_WHAT THE TASK ASKS_
Though the entries contain pictures, the copy you make should hold only the rest, exactly as written.
(Beginning of DATA SHOWN)
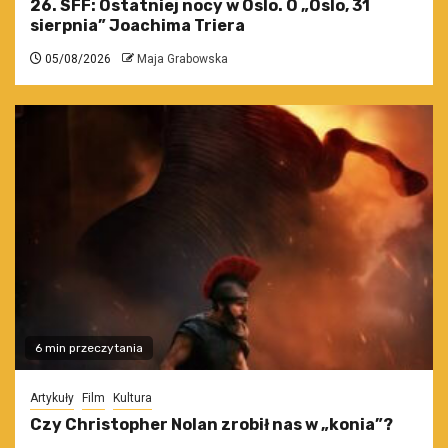
26. SFF: Ostatniej nocy w Oslo. O „Oslo, 31
sierpnia” Joachima Triera
05/08/2026
Maja Grabowska
6 min przeczytania
Artykuły
Film
Kultura
Czy Christopher Nolan zrobił nas w „konia”?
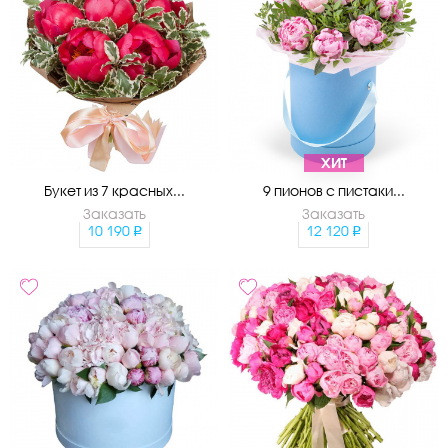
ХИТ
Букет из 7 красных...
9 пионов с пистаки...
Заказать
Заказать
10 190
12 120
(End of DATA SHOWN)
_ANSWER FOR THE TASK_
26. SFF: Ostatniej nocy w Oslo. O „Oslo, 31
sierpnia” Joachima Triera
05/08/2026
Maja Grabowska
6 min przeczytania
Artykuły
Film
Kultura
Czy Christopher Nolan zrobił nas w „konia”?
ХИТ
Букет из 7 красных...
9 пионов с пистаки...
Заказать
Заказать
10 190
12 120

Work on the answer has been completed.